Less expensive than SRS.
Requires justification that the order does not introduce bias.

Who’s Who in a Survey
Defining Groups in a Survey
Population of Interest: The group about which we want to draw conclusions.
Sampling Frame: The list from which the sample is drawn (may differ from the population).
Target Sample: The individuals intended to be measured.
Sample (Respondents): The individuals who actually provide data.
Each step can introduce constraints and potential biases.

Designing a Valid Survey
Best Practices
Clearly define what you want to know and from whom.
Use an appropriate sampling frame.
Design survey instruments carefully to avoid measurement errors.
Ask specific, quantitative questions when possible.
Pilot the survey to identify potential issues.
Question and Answer Design
Phrase questions and answers clearly and neutrally.
Offer choices rather than open-ended responses when possible.

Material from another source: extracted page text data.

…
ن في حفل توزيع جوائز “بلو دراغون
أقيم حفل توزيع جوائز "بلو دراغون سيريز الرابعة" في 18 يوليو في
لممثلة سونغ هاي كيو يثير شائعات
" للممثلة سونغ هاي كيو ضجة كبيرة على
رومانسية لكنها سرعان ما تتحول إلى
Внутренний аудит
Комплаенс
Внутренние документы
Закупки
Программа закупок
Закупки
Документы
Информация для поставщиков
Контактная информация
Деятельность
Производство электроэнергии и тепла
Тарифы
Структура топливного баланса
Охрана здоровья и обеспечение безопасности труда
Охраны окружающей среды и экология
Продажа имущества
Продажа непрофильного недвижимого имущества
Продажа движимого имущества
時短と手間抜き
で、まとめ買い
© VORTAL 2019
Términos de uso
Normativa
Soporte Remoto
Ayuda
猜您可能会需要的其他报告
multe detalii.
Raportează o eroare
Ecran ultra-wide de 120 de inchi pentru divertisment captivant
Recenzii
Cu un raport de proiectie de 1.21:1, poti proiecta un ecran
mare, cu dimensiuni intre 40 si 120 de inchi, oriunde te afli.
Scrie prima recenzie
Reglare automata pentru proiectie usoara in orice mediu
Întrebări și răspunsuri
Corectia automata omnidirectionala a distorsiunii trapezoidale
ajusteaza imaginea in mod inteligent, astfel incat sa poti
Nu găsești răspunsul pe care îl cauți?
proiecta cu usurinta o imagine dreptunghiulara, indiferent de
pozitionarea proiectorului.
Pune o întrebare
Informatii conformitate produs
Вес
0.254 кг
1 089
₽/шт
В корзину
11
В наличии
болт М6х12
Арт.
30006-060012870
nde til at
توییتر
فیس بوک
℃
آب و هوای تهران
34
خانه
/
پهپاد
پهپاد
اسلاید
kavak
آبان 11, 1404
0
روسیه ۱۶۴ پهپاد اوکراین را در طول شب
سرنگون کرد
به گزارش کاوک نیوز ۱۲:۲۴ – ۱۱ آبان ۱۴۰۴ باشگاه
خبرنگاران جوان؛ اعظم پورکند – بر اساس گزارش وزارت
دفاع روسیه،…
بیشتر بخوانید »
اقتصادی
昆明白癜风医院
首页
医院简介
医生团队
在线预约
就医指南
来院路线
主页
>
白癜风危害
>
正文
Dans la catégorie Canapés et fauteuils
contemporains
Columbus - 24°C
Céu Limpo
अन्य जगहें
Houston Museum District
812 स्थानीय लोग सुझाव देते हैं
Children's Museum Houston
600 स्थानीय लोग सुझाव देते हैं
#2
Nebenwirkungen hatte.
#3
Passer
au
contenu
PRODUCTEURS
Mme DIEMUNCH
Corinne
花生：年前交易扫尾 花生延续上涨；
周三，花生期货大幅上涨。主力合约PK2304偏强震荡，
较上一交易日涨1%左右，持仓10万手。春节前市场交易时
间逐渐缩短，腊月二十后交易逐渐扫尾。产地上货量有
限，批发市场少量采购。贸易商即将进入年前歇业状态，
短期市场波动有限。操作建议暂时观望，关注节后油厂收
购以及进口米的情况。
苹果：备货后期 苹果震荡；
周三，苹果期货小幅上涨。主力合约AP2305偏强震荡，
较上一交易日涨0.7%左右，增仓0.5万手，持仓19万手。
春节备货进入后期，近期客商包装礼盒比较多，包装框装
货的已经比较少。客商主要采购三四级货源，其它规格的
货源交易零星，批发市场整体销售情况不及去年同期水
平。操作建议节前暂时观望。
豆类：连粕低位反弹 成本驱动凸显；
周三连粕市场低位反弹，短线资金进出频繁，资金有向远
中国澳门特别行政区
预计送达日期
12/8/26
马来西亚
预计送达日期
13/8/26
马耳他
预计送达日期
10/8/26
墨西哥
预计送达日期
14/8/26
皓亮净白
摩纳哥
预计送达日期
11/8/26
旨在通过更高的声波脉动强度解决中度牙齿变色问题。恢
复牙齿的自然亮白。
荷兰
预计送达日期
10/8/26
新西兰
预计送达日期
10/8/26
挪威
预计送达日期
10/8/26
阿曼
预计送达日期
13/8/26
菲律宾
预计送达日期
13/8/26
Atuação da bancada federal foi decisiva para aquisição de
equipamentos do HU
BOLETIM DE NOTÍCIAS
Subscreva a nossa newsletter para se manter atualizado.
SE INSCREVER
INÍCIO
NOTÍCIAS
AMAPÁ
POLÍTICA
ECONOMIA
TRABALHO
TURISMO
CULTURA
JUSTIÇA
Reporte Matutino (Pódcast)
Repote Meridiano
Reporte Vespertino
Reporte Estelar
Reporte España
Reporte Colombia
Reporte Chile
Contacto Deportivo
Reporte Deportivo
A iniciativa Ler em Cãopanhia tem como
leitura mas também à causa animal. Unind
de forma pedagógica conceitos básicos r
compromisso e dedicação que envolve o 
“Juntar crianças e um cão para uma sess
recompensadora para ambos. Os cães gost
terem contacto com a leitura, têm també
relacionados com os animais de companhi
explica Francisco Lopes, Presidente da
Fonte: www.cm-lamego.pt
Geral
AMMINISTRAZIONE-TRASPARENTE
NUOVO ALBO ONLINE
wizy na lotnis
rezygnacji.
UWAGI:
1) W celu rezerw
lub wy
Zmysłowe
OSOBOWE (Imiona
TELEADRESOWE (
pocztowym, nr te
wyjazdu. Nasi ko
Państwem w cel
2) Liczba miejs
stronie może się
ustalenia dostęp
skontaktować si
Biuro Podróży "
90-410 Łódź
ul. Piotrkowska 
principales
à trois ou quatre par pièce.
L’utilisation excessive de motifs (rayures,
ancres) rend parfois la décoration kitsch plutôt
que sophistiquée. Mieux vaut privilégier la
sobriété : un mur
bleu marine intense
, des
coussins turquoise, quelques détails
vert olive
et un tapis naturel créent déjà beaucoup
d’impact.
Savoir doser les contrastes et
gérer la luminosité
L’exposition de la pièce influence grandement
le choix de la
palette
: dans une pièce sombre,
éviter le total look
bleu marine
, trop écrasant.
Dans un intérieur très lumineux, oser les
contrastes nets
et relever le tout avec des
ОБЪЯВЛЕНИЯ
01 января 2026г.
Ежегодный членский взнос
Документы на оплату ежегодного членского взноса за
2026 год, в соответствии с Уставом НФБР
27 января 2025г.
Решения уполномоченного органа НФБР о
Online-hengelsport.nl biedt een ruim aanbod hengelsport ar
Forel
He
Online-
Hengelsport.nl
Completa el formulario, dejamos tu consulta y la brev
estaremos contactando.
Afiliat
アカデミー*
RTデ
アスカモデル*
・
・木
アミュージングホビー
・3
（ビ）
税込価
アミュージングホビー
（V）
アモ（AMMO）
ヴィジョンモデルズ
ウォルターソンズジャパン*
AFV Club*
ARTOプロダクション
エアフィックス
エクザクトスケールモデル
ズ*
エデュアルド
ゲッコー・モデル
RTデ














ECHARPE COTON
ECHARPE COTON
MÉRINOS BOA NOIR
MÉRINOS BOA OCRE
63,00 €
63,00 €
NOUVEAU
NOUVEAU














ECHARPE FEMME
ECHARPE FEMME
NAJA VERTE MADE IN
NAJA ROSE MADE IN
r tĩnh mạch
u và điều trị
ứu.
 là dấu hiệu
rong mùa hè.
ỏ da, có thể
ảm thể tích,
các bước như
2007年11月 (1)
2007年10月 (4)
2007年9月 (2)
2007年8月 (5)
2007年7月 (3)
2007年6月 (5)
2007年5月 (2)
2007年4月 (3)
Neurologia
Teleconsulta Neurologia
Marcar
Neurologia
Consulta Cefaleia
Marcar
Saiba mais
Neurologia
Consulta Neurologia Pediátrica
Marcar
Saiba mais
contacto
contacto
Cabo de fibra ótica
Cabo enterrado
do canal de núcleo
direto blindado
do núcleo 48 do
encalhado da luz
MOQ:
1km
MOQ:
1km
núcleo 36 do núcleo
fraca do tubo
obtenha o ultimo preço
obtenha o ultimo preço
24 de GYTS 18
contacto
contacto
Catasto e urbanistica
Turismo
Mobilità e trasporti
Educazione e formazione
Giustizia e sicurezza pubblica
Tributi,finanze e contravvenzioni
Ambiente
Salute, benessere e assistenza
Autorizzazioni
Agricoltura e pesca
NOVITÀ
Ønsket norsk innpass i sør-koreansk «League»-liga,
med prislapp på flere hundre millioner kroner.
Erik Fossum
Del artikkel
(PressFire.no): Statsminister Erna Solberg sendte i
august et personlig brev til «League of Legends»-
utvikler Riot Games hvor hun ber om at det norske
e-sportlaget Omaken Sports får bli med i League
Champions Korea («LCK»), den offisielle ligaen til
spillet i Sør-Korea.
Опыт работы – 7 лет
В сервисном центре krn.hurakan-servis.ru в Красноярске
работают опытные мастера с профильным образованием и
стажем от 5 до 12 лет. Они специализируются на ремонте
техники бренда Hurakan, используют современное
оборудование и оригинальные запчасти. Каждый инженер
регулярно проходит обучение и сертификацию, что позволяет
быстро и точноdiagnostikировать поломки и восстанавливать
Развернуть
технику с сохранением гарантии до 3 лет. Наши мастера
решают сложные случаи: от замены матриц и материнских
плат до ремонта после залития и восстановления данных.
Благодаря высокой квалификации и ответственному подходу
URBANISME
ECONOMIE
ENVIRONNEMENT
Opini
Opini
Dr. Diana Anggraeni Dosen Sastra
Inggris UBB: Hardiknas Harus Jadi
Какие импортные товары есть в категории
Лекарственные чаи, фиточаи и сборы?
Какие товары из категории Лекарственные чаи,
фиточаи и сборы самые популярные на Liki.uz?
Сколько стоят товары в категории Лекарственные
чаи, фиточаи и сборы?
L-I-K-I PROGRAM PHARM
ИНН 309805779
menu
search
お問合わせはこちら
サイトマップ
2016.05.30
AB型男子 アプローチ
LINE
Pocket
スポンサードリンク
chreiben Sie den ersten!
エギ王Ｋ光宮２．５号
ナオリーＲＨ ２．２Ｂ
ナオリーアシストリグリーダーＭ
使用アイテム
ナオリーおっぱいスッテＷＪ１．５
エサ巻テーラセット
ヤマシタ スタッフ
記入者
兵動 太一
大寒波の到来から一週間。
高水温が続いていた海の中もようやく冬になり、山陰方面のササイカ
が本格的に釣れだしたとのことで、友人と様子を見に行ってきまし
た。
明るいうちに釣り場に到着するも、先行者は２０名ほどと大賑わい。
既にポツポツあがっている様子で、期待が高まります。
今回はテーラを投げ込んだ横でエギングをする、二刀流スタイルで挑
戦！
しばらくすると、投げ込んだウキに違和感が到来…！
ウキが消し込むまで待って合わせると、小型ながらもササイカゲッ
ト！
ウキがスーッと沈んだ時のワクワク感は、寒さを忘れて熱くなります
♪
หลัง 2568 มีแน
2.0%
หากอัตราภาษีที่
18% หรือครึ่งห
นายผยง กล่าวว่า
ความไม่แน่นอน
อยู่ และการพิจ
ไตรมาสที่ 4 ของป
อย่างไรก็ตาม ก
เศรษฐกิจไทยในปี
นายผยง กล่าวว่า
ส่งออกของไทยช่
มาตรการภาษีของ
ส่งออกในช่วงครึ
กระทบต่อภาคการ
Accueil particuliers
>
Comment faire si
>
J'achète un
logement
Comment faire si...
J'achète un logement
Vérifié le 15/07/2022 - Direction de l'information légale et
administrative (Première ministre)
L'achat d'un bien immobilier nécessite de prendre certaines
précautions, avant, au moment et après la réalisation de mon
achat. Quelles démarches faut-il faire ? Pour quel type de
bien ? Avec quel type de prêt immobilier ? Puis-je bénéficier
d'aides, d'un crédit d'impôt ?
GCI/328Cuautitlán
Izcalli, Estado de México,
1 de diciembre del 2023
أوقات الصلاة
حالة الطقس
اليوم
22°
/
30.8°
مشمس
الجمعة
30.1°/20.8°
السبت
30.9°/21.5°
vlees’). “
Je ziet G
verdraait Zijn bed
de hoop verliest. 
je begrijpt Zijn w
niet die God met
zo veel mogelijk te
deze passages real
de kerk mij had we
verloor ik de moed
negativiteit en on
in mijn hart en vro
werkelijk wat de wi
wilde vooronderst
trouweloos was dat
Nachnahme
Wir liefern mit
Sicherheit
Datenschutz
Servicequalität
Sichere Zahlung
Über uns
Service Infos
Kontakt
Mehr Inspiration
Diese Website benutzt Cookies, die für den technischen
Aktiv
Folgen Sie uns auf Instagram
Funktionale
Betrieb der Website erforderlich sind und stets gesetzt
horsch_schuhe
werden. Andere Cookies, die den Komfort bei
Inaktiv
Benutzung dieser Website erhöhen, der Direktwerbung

Common Sampling Mistakes and Biases
Types of Bias
Voluntary Response Bias: Occurs when individuals choose to participate, often leading to unrepresentative samples.
Convenience Sampling: Involves sampling individuals who are easiest to reach, which may not represent the population.
Bad Sampling Frame: When the list used to draw the sample does not match the population of interest.
Undercoverage: Some groups are not adequately represented in the sample.
Nonresponse Bias: When individuals selected for the sample do not respond.
Response Bias: When survey design or interviewer behavior influences responses.
How to Avoid Bias
Use random sampling methods.
Pilot surveys to detect issues.
Report sampling methods in detail.
Be vigilant for biases at every stage of survey design and implementation.
Summary Table: Sampling Methods
Method | Description | Advantages | Disadvantages |
|---|---|---|---|
Simple Random Sample (SRS) | Every group of n individuals has equal chance of selection | Unbiased, easy to analyze | May be impractical for large populations |
Stratified Sampling | Population divided into strata, random sample from each | Reduces variability, allows subgroup analysis | Requires knowledge of strata |
Cluster Sampling | Population divided into clusters, some clusters sampled entirely | Efficient, practical | Clusters may not represent population well |
Systematic Sampling | Every kth individual selected after random start | Simple, cost-effective | Can be biased if order is related to variable |
Convenience Sampling | Sample those easiest to reach | Easy, inexpensive | Highly biased, not representative |
Key Takeaways
Sampling allows us to make inferences about populations without examining every individual.
Randomization is crucial for representativeness and unbiased results.
Sample size, not population size, determines the precision of estimates.
Be aware of and avoid common sources of bias in survey design and implementation.
Always report sampling methods and potential limitations.